__The problem__: Look through the listing below for the string "Copyright". Say how many lines hold it, and nothing else.

※

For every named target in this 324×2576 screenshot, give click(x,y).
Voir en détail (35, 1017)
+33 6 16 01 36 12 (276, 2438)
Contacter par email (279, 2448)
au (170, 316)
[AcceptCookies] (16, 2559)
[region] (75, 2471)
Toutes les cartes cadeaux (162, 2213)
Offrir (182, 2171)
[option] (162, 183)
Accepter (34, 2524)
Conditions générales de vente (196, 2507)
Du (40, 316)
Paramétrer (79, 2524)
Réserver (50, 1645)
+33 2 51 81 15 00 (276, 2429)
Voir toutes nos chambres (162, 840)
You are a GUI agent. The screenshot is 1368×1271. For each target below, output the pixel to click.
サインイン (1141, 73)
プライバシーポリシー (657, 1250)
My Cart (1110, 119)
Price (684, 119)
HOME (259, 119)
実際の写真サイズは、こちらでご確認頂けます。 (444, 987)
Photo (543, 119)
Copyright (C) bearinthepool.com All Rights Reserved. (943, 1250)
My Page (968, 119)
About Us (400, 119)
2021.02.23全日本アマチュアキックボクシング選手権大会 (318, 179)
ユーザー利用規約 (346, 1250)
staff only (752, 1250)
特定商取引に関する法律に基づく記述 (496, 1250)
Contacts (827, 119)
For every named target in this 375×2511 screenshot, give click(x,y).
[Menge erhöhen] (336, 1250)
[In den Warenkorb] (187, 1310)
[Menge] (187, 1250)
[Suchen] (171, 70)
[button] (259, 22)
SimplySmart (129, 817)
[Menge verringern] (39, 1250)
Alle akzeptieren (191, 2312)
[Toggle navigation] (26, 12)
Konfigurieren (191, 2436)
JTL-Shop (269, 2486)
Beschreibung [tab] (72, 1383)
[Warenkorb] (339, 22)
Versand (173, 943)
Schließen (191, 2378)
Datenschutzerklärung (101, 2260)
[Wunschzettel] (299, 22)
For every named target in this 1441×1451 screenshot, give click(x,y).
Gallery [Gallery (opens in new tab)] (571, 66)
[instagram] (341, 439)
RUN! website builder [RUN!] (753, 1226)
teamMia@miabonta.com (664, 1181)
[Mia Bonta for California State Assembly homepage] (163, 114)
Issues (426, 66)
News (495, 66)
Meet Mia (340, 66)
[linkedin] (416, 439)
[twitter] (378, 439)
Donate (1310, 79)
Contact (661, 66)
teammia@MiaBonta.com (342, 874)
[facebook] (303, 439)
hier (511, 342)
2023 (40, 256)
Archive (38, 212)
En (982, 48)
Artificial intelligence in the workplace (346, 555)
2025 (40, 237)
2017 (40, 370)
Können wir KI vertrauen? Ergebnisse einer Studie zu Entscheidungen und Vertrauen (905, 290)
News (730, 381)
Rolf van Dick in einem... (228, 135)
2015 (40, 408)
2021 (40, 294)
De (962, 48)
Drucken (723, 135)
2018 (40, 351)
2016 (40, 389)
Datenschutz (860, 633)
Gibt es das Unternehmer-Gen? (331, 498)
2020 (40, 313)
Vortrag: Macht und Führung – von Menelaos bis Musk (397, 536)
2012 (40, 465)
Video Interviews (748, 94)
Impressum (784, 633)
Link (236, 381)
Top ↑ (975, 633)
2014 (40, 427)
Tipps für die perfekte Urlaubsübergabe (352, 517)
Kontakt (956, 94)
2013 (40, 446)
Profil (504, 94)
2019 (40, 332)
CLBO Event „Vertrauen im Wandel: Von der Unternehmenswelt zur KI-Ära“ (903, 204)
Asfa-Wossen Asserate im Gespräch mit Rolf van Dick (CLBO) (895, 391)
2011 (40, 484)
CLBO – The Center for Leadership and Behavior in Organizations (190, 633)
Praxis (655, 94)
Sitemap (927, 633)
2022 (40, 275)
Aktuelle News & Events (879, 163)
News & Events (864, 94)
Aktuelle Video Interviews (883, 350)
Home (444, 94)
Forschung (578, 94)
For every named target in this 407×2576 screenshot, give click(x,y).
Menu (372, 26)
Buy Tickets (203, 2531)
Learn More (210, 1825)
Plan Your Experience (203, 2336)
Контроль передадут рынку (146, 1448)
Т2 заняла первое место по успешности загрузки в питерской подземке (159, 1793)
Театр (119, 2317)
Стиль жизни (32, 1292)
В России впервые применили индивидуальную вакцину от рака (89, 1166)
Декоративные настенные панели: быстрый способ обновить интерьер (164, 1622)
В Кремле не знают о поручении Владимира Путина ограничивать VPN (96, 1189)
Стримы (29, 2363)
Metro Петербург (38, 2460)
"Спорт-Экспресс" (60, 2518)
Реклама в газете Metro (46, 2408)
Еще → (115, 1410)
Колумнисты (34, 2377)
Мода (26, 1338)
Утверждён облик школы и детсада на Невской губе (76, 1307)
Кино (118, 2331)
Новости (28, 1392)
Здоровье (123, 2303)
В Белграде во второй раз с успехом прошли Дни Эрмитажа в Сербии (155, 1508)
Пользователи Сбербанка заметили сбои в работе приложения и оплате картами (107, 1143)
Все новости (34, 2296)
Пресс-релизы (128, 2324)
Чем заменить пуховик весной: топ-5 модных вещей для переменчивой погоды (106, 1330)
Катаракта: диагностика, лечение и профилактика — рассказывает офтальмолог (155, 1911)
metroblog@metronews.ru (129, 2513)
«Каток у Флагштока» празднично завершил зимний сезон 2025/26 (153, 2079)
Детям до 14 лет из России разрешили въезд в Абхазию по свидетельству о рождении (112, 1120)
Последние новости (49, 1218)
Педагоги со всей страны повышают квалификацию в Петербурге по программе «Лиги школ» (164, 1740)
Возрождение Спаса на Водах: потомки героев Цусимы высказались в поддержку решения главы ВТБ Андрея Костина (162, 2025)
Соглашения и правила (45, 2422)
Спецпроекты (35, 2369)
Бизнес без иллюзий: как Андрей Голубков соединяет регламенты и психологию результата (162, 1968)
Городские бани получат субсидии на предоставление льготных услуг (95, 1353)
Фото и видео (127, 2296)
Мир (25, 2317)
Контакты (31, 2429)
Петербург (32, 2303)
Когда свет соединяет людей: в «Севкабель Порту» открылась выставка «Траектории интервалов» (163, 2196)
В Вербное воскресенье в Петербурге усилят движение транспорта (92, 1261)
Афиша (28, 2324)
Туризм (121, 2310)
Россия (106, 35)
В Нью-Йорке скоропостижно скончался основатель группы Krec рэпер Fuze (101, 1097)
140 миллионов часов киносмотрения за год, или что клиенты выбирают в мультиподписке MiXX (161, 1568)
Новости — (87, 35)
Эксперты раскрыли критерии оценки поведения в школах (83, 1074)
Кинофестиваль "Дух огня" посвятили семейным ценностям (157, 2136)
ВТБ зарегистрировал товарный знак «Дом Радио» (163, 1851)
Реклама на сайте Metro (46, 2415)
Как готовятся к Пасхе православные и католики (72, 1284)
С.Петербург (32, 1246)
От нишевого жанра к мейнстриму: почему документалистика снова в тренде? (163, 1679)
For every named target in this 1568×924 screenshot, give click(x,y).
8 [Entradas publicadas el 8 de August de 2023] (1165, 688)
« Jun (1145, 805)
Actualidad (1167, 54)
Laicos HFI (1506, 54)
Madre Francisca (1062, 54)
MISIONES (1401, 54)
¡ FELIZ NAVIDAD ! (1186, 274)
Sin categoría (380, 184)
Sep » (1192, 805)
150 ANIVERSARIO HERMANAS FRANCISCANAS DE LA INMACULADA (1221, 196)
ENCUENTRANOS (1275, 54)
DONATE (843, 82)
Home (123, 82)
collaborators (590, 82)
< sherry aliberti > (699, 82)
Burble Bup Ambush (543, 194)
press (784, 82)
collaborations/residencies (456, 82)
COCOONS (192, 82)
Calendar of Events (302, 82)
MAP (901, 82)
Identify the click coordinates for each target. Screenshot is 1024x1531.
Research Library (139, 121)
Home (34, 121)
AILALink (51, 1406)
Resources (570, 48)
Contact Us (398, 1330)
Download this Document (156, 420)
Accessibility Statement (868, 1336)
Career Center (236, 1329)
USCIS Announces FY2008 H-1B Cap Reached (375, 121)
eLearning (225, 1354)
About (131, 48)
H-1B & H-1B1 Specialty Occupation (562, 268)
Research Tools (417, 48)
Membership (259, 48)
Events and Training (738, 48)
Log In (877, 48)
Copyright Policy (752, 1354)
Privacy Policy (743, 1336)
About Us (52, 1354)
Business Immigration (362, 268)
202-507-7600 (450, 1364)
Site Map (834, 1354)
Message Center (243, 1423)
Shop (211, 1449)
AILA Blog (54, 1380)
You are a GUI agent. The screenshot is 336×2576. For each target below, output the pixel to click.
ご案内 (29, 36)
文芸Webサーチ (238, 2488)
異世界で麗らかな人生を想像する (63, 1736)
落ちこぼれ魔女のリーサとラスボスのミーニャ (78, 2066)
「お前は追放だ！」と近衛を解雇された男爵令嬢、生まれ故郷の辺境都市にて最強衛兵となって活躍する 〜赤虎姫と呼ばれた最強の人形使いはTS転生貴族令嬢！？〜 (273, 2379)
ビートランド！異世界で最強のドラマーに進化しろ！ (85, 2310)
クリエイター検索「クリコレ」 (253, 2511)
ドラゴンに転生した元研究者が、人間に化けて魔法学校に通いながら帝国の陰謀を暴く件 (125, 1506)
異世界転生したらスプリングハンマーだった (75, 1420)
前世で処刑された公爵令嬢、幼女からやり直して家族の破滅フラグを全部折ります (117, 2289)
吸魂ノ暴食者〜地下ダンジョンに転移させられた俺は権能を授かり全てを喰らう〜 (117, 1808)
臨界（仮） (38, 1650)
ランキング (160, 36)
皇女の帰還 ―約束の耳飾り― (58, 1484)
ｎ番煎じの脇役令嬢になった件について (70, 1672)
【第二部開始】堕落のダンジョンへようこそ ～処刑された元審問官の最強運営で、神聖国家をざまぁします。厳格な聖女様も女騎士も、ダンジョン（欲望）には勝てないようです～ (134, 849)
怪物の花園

※

__Your solution__: 2